**Supplied material:**
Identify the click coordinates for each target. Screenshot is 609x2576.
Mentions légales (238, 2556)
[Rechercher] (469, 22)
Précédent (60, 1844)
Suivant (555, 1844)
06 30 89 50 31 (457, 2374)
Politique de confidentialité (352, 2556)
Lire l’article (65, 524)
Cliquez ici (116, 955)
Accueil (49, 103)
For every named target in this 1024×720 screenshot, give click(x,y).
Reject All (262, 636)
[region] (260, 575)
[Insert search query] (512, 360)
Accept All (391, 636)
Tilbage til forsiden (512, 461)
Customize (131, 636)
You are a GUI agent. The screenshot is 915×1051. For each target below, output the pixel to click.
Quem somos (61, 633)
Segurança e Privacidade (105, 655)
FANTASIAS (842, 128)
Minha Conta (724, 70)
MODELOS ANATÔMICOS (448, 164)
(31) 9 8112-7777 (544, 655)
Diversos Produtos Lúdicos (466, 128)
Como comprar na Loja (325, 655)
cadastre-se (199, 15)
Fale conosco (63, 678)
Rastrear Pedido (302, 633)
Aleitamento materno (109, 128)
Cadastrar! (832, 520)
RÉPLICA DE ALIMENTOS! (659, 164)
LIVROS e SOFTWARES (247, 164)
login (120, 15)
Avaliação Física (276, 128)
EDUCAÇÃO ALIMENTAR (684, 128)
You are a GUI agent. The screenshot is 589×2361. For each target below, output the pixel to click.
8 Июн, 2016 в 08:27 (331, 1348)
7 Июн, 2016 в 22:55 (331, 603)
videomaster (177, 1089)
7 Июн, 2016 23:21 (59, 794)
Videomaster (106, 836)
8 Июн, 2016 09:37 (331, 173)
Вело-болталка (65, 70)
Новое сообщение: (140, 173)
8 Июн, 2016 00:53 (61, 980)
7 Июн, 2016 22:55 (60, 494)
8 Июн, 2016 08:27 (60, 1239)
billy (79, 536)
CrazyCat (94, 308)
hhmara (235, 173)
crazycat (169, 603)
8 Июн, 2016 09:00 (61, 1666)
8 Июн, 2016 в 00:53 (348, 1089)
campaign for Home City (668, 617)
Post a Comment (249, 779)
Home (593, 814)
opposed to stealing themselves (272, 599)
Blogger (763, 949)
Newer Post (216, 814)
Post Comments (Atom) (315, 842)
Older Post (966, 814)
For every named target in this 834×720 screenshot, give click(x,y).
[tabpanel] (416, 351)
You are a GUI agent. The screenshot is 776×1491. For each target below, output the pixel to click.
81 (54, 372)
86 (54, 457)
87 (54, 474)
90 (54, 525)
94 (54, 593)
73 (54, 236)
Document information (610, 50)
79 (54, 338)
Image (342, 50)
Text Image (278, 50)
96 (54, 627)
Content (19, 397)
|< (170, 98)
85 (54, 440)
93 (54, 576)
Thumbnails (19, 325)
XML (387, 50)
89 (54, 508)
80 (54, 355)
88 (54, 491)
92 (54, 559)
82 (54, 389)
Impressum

**Exercise instructions:** Return, please, the lines of the data from the first through the line containing "[tabpanel] (416, 351)", both kept, exactly as they stand and nothing more.

**Solution to this exercise:**
Identify the click coordinates for each target. Screenshot is 609x2576.
Mentions légales (238, 2556)
[Rechercher] (469, 22)
Précédent (60, 1844)
Suivant (555, 1844)
06 30 89 50 31 (457, 2374)
Politique de confidentialité (352, 2556)
Lire l’article (65, 524)
Cliquez ici (116, 955)
Accueil (49, 103)
For every named target in this 1024×720 screenshot, give click(x,y).
Reject All (262, 636)
[region] (260, 575)
[Insert search query] (512, 360)
Accept All (391, 636)
Tilbage til forsiden (512, 461)
Customize (131, 636)
You are a GUI agent. The screenshot is 915×1051. For each target below, output the pixel to click.
Quem somos (61, 633)
Segurança e Privacidade (105, 655)
FANTASIAS (842, 128)
Minha Conta (724, 70)
MODELOS ANATÔMICOS (448, 164)
(31) 9 8112-7777 (544, 655)
Diversos Produtos Lúdicos (466, 128)
Como comprar na Loja (325, 655)
cadastre-se (199, 15)
Fale conosco (63, 678)
Rastrear Pedido (302, 633)
Aleitamento materno (109, 128)
Cadastrar! (832, 520)
RÉPLICA DE ALIMENTOS! (659, 164)
LIVROS e SOFTWARES (247, 164)
login (120, 15)
Avaliação Física (276, 128)
EDUCAÇÃO ALIMENTAR (684, 128)
You are a GUI agent. The screenshot is 589×2361. For each target below, output the pixel to click.
8 Июн, 2016 в 08:27 (331, 1348)
7 Июн, 2016 в 22:55 (331, 603)
videomaster (177, 1089)
7 Июн, 2016 23:21 (59, 794)
Videomaster (106, 836)
8 Июн, 2016 09:37 (331, 173)
Вело-болталка (65, 70)
Новое сообщение: (140, 173)
8 Июн, 2016 00:53 (61, 980)
7 Июн, 2016 22:55 (60, 494)
8 Июн, 2016 08:27 (60, 1239)
billy (79, 536)
CrazyCat (94, 308)
hhmara (235, 173)
crazycat (169, 603)
8 Июн, 2016 09:00 (61, 1666)
8 Июн, 2016 в 00:53 (348, 1089)
campaign for Home City (668, 617)
Post a Comment (249, 779)
Home (593, 814)
opposed to stealing themselves (272, 599)
Blogger (763, 949)
Newer Post (216, 814)
Post Comments (Atom) (315, 842)
Older Post (966, 814)
For every named target in this 834×720 screenshot, give click(x,y).
[tabpanel] (416, 351)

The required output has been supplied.